§ **Assigned task**:
Go through the listing beneath this task and return every line that carries the string "Procesos".
________________
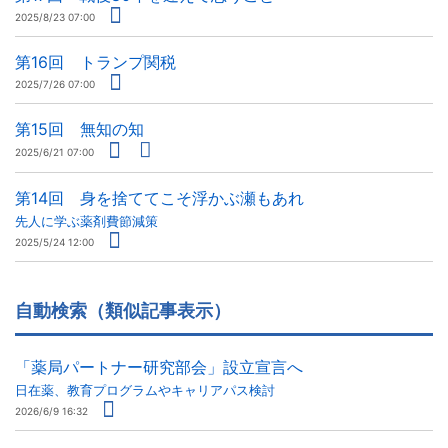
2025/8/23 07:00
第16回 トランプ関税
2025/7/26 07:00
第15回 無知の知
2025/6/21 07:00
第14回 身を捨ててこそ浮かぶ瀬もあれ
先人に学ぶ薬剤費節減策
2025/5/24 12:00
自動検索（類似記事表示）
「薬局パートナー研究部会」設立宣言へ
日在薬、教育プログラムやキャリアパス検討
2026/6/9 16:32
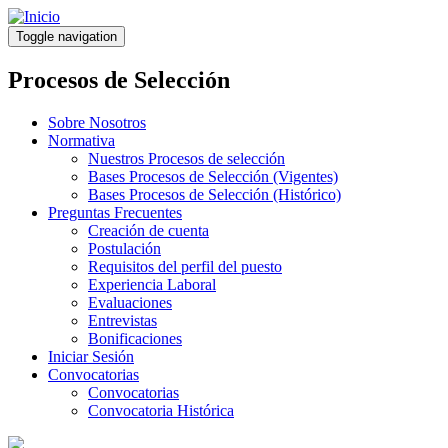
Pasar
al
Toggle navigation
contenido
principal
Procesos de Selección
Sobre Nosotros
Normativa
Nuestros Procesos de selección
Bases Procesos de Selección (Vigentes)
Bases Procesos de Selección (Histórico)
Preguntas Frecuentes
Creación de cuenta
Postulación
Requisitos del perfil del puesto
Experiencia Laboral
Evaluaciones
Entrevistas
Bonificaciones
Iniciar Sesión
Convocatorias
Convocatorias
Convocatoria Histórica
________________
§ **Finished exercise**:
Procesos de Selección
Nuestros Procesos de selección
Bases Procesos de Selección (Vigentes)
Bases Procesos de Selección (Histórico)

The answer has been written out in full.